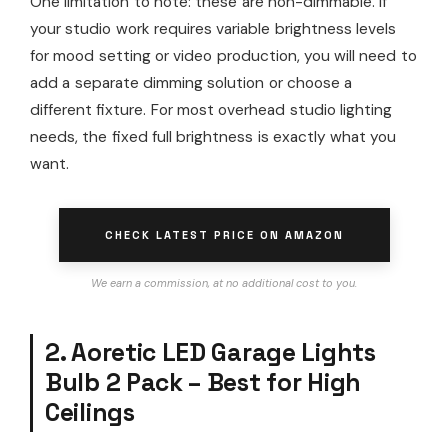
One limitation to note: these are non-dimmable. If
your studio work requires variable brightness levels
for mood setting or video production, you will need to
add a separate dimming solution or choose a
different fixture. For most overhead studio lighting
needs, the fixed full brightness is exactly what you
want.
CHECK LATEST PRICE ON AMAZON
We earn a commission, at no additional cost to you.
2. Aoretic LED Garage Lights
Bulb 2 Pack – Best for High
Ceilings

·····

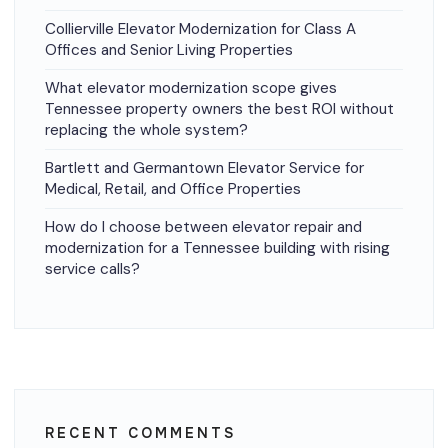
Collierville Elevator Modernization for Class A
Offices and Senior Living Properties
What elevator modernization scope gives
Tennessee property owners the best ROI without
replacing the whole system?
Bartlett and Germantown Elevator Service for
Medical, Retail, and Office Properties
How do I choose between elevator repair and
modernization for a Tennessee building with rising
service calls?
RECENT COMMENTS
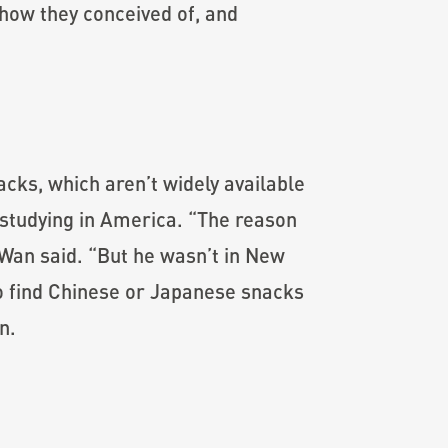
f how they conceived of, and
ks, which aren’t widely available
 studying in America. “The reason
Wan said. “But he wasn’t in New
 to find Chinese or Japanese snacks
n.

·····

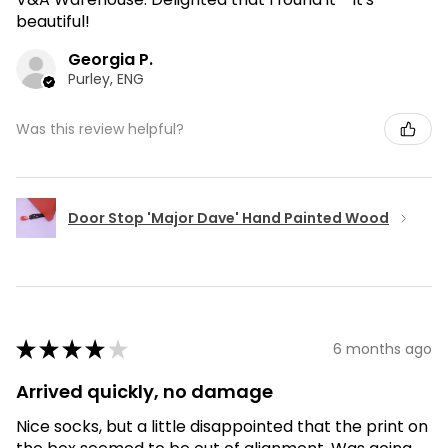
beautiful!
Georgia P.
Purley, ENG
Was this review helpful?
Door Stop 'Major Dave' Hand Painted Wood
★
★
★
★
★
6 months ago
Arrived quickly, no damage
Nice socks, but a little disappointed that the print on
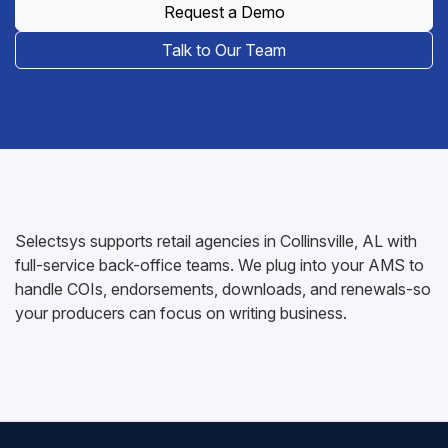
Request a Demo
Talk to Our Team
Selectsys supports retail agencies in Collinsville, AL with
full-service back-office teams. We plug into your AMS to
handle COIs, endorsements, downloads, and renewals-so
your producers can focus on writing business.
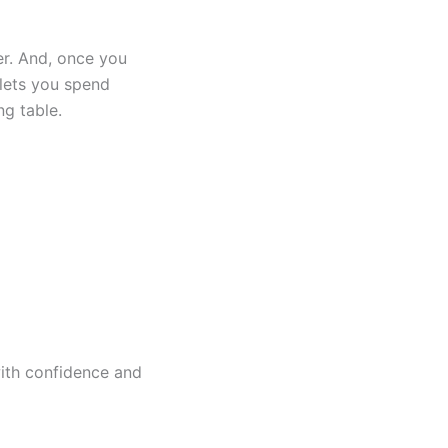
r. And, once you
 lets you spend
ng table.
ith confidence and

·····

Return every line above where "studio" appears.

> **RESULT OF THIS TASK**
your studio work requires variable brightness levels
different fixture. For most overhead studio lighting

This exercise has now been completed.